ASSIGNED TASK:
Throughout the listing below, show every line in which "destinations" occurs.

ENTRIES SHOWN:
========
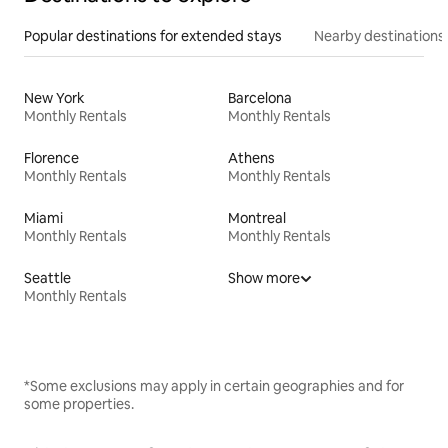
Popular destinations for extended stays
Nearby destinations
New York
Barcelona
Monthly Rentals
Monthly Rentals
Florence
Athens
Monthly Rentals
Monthly Rentals
Miami
Montreal
Monthly Rentals
Monthly Rentals
Seattle
Show more
Monthly Rentals
*Some exclusions may apply in certain geographies and for
some properties.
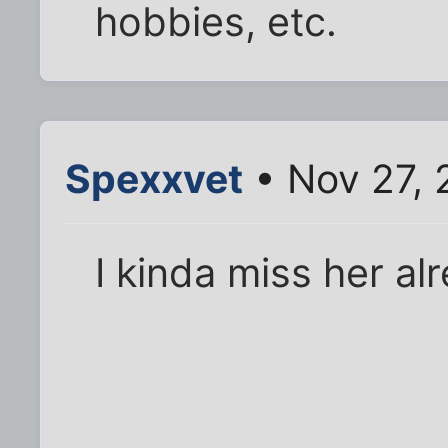
hobbies, etc.
Spexxvet
• Nov 27, 
I kinda miss her al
========
WRITTEN ANSWER:
Popular destinations for extended stays
Nearby destinations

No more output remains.